I have a measure that counts distinct employee names based on another measure that calculates the percentage of billed hours from total hours. This is to count the total employees that have a certain billed hours percentage. I want to view this count measure in a matrix with the columns using dates (week number) and the rows are job titles. Essentially seeing how many employees were a certain billed hours percentage that week.

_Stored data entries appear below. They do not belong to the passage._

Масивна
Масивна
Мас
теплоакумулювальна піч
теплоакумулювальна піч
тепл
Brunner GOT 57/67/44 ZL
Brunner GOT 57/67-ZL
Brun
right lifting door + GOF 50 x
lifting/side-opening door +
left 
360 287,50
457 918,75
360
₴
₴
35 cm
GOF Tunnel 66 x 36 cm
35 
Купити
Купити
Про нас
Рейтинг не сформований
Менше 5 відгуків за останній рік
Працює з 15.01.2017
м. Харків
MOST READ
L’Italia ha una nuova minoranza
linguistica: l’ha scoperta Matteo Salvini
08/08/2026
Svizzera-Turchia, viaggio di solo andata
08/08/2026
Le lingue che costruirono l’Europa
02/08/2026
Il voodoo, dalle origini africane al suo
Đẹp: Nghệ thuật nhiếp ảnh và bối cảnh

My count measure looks like this:

Over 20% Billable =
CALCULATE(
DISTINCTCOUNT(Table[fullname]),
FILTER(Table, Table[Billable Percent] > .2)
)

The Billable Percent measure is fairly simple and looks like this:

Billable Percent =
VAR billable = SUM(Table[billablehours])
VAR totalhours= SUM(Table[totalhours])
RETURN
DIVIDE(billable, totalhours)

Right now, using the count measure broken down by date takes a really long time to load anything. Several minutes at least, and this of course happens any time I make any changes to the visual. Am I doing something wrong here? Is there a more effecient way to build this measure or get these results?

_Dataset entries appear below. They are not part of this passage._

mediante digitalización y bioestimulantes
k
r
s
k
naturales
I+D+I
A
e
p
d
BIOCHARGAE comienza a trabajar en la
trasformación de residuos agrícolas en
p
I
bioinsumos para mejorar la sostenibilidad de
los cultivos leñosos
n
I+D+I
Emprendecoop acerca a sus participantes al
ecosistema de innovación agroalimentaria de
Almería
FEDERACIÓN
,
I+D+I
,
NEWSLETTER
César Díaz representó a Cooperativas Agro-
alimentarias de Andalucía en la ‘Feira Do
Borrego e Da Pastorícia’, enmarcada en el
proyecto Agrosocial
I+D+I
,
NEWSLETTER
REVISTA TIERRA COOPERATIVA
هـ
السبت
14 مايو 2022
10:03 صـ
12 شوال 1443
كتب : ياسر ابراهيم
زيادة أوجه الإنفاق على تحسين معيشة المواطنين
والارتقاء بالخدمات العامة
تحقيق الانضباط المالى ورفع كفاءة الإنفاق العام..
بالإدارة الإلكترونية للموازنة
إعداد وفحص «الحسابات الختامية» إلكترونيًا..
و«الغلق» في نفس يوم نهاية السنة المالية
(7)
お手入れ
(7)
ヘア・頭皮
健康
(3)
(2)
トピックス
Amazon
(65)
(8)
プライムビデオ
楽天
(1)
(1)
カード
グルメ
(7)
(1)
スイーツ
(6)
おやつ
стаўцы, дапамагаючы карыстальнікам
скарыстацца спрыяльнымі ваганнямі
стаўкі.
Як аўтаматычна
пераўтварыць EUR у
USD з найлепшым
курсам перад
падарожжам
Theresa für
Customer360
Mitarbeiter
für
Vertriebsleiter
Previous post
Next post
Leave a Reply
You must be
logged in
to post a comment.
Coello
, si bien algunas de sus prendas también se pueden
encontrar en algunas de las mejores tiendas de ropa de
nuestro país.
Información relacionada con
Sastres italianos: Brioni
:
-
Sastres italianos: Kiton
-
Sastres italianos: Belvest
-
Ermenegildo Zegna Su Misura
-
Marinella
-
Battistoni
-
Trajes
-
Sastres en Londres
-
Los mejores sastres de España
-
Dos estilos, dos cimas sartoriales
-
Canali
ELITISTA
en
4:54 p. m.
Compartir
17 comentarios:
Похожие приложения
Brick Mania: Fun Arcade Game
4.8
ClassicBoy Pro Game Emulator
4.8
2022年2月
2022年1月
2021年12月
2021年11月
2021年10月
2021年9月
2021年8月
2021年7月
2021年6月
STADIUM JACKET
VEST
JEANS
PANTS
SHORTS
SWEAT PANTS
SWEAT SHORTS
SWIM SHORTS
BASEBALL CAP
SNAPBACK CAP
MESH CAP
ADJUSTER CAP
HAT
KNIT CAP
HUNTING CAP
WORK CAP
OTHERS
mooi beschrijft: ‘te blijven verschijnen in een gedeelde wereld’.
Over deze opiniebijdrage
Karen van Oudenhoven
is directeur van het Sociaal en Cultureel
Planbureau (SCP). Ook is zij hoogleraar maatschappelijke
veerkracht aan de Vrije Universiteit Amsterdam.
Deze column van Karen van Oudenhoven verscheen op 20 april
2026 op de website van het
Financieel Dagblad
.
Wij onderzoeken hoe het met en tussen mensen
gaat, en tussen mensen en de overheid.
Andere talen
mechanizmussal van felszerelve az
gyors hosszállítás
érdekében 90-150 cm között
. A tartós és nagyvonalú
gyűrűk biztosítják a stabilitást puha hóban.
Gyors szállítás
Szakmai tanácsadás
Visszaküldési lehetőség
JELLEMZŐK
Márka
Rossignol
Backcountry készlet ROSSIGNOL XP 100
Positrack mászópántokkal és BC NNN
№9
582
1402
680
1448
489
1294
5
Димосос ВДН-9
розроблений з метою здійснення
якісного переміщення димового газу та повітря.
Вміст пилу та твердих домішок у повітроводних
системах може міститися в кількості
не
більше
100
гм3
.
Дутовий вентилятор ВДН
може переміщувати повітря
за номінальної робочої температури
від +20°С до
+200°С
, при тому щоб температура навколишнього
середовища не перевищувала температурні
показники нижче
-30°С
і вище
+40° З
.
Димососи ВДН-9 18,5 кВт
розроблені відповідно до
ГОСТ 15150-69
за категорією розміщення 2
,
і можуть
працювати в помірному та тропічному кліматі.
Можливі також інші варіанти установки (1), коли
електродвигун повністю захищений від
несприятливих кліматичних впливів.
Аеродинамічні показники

I would also like to eventually compare this number to the total employee count.

1 ACCEPTED SOLUTION
Super User

Ahhh... you didn't say that. Never use a table name with the measure.

If you just want the full name, then try this:

Over 20% Billable =
CALCULATE(
DISTINCTCOUNT( Table[Fullname] ),
FILTER(
ALL( Table[Fullname] ),
[Billable Percent] > .2
)
)

Beyond that, we'd need to see the model, know the table size, how many distinct values are in the full name field, etc.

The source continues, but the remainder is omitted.